* **TASK INSTRUCTIONS**: Every record is to be printed exactly as written, and any picture in it is skipped.

* **DATA FOR THIS TASK**:
-----
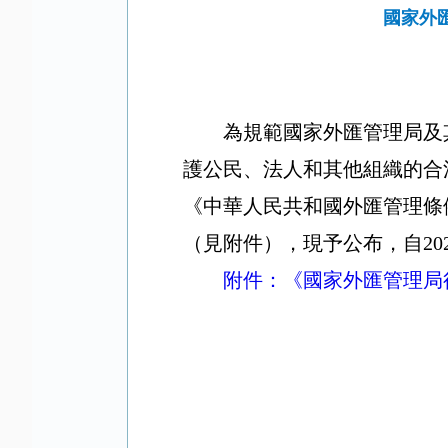
國家外
為規範國家外匯管理局及
護公民、法人和其他組織的合
《中華人民共和國外匯管理條
（見附件），現予公布，自
20
附件：《國家外匯管理局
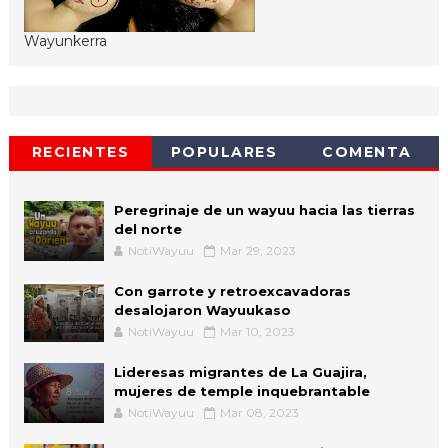
Wayunkerra
RECIENTES
POPULARES
COMENTA
Peregrinaje de un wayuu hacia las tierras
del norte
NotiWayuu
Mar 29, 2023
Con garrote y retroexcavadoras
desalojaron Wayuukaso
NotiWayuu
Mar 10, 2023
Lideresas migrantes de La Guajira,
mujeres de temple inquebrantable
NotiWayuu
Mar 08, 2023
-----
* **ANSWER**:
國家外
為規範國家外匯管理局及
護公民、法人和其他組織的合
《中華人民共和國外匯管理條
（見附件），現予公布，自
20
附件：《國家外匯管理局
Wayunkerra
RECIENTES
POPULARES
COMENTA
Peregrinaje de un wayuu hacia las tierras
del norte
NotiWayuu
Mar 29, 2023
Con garrote y retroexcavadoras
desalojaron Wayuukaso
NotiWayuu
Mar 10, 2023
Lideresas migrantes de La Guajira,
mujeres de temple inquebrantable
NotiWayuu
Mar 08, 2023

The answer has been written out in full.